Determining the best filter order for linear predictive coding

Question

I am wondering if there is an established method for choosing the best filter order to use when performing linear predictive coding (such as that used in audio file formats like FLAC).

My current approach is:

1. Take a chunk of signal
2. Window the signal with a 0.5 tukey window
3. Get the auto-correlation coefficients
4. Calculate the LPC coefficients using the auto-correlation coefficients
5. Generate the predicted signal using a standard FIR filter with the LPC coefficients
6. Measure the error between the original and predicted signal
7. Goto step 1 and continue repeating with different filter orders ...
8. Choose best order based on lowest error

Is it possible to estimate the best filter order by looking at the error created from step 4 of the process? I would like to shortcut to step 8 from step 4 if possible.

Answer 1

Since you mentioned FLAC, I had a look at how they do it. It looks like in the process of calculating the LPC coefficients, they estimate the errors for all orders up to the max. The overall computation starts here, they use FLAC__lpc_compute_lp_coefficients to compute the coeffs and also estimate the error. This is then used in FLAC__lpc_compute_best_order to decide what coefficient to use (in the nonexhaustive case).

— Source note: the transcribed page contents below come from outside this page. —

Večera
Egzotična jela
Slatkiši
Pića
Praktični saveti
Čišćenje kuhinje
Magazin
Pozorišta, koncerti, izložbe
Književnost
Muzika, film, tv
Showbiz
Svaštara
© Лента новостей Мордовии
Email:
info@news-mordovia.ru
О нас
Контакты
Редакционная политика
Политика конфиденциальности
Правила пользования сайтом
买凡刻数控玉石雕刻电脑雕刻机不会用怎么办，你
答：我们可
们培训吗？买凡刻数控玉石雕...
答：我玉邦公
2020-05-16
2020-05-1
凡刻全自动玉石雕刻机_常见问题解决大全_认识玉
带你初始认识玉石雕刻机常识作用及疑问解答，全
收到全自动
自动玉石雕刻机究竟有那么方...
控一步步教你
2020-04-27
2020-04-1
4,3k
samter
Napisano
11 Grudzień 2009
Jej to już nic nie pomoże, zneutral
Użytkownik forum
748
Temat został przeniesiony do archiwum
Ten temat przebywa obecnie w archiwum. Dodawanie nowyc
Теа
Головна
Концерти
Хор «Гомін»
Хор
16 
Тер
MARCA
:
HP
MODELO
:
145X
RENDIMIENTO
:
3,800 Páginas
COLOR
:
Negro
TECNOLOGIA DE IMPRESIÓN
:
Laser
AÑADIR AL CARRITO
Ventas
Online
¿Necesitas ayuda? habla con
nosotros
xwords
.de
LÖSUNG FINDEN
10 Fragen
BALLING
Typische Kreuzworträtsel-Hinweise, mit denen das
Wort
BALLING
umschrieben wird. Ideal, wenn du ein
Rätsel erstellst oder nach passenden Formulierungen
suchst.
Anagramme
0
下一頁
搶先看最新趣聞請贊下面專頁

Another implementation to look at is libflake, which is choosing the highest order n with n-1's reflection coefficient > .10. This seems related to the approach described here (PDF) which chooses the lowest order n when n+1 and n+2's reflection coefficients are < .15. Both are looking for the point where the reflection coef blows up, but looking at figure 1 in the aforementioned PDF it looks like taking the search from above as Flake does makes more sense. Just another heuristic but might be interesting.